This program teaches beginners the importance of input checks when implementing algorithms.

Program 7: Exponential Search on descending arrays

With minor changes, Exponential Search can handle arrays sorted in descending order.

binary_search_desc <- function(arr, target, left, right) {

  while (left <= right) {

    mid <- floor((left + right) / 2)

    if (arr[mid] == target) return(mid)
    else if (arr[mid] > target) left <- mid + 1
    else right <- mid - 1

  }

  -1
}

exponential_search_desc <- function(arr, target) {

  if (length(arr) == 0) return(-1)
  if (arr[1] == target) return(1)
  if (target > arr[1]) return(-1)

  index <- 1

  while (index <= length(arr) && arr[index] > target) {
    index <- index * 2
  }

  left <- floor(index / 2)
  right <- min(index, length(arr))

  binary_search_desc(arr, target, left, right)

}

data <- c(100, 80, 60, 40, 20)
target <- 100

print(exponential_search_desc(data, target))

This teaches beginners that algorithms can be adapted to different sorting orders with minimal logic changes.

Frequently Asked Questions (FAQ)

This section answers common beginner questions about Exponential Search in R.

Q1. Can Exponential Search work on unsorted arrays?
No, it requires a sorted array to locate the target correctly.

Q2. How does Exponential Search differ from Binary Search?
It first finds a range exponentially before applying Binary Search, which can reduce comparisons for elements near the start.
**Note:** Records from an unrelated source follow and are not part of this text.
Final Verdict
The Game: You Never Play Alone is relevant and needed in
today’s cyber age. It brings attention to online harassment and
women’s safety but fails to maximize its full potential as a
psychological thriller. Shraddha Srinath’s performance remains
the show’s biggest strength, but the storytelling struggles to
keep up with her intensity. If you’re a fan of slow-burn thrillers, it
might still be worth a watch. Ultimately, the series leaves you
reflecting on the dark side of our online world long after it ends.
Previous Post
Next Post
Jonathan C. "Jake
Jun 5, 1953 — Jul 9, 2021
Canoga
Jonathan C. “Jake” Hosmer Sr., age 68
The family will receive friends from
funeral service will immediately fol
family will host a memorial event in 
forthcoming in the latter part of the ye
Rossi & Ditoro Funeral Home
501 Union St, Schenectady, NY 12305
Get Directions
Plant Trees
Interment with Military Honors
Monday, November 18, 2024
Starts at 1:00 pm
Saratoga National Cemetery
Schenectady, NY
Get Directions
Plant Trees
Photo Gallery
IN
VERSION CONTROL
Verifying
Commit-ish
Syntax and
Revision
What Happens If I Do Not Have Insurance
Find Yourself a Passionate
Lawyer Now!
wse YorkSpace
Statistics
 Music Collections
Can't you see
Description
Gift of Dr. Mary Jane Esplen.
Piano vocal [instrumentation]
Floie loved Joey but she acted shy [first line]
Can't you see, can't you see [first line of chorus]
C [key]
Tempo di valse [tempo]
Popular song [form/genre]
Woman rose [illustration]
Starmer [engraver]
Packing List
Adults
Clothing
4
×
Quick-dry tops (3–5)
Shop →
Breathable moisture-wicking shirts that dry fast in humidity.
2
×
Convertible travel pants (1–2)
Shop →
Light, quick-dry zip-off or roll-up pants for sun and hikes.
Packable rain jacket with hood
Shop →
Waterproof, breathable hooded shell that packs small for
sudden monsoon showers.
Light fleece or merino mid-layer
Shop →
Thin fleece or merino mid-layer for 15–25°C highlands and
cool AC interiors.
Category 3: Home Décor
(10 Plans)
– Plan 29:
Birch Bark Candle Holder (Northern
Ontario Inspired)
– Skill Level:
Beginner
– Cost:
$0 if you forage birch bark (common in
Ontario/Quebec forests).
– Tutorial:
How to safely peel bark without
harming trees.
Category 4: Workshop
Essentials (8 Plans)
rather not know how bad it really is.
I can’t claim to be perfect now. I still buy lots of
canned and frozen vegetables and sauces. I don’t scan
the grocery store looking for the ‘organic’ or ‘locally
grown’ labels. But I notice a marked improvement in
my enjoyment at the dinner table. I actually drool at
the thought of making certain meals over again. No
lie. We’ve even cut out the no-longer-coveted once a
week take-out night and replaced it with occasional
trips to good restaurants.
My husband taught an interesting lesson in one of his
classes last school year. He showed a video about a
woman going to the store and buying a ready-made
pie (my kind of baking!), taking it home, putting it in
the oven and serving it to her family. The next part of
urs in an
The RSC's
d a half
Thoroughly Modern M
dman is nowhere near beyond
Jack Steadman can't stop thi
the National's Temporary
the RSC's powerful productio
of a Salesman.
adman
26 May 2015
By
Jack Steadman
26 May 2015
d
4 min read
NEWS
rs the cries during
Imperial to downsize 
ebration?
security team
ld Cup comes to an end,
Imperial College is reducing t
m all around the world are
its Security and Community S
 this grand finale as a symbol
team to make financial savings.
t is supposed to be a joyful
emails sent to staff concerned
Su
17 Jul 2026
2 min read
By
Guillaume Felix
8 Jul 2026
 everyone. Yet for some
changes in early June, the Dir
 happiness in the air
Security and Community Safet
Q3. Can it handle negative or decimal numbers?
Yes, as long as the array is sorted, Exponential Search works with any numeric values.

Q4. Can Exponential Search find the first occurrence among duplicates?
Yes, with minor modifications, it can locate the first occurrence in arrays with duplicate values.

Conclusion

Exponential Search is a practical algorithm for efficiently locating elements in sorted arrays by combining exponential range identification with Binary Search. Through these examples, beginners can explore both iterative and recursive implementations, work with negative and floating-point numbers, handle duplicates, and adapt the algorithm for descending arrays.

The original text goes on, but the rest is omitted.